Unite raises alarm about the equality gaps in FCA pay consultation

Unite, the union representing staff at the Financial Conduct Authority has this week (Monday 13 December) raised grave concerns about the City regulator’s pay and grading consultation, due to close in 7 days’ time.

Union members have formally written to the FCA CEO, Nikhil Rathi to express strong staff anxieties about the regulator’s ability to meet its legal responsibilities and regulatory functions as a result of this consultation. Unite has made it clear that the consultation lacks transparency, withholds key information from the workforce and has serious equality implications if the changes are imposed as planned.

Dominic Hook, Unite national officer said: “The Financial Conduct Authority must step back from the fundamentally flawed pay and conditions consultation which will deeply impact the workforce across the regulator.
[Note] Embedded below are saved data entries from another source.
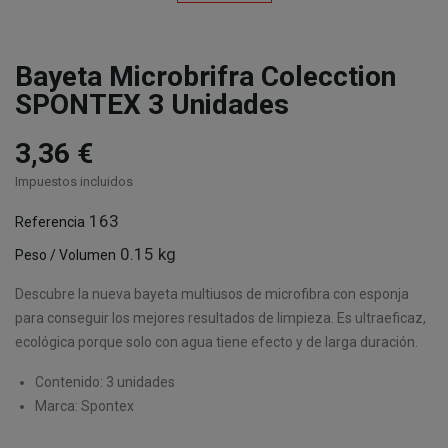
Bayeta Microbrifra Colecction
SPONTEX 3 Unidades
3,36 €
Impuestos incluidos
163
Referencia
0.15 kg
Peso / Volumen
Descubre la nueva bayeta multiusos de microfibra con esponja
para conseguir los mejores resultados de limpieza. Es ultraeficaz,
ecológica porque solo con agua tiene efecto y de larga duración.
Contenido: 3 unidades
Marca: Spontex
Unite has today written to the CEO, Nikhil Rathi to clearly set out staff concerns and call for the process to be paused.

“Despite Unite having spent months calling for more information and for the FCA to have meaningful discussions with its workforce the management continue to dismiss staff concerns and have thus far failed to justify these damaging proposals.

“Unite the union will continue to speak up for the regulator’s employees who the leadership simply dismiss as making ‘noise’. The dedicated and committed workforce in London and Edinburgh deserve much better treatment than they are currently receiving.

“It is not too late for the FCA to resolve this situation and show their staff that they value their tireless efforts throughout the last 18 months and their commitment to being the best possible regulator it can be.”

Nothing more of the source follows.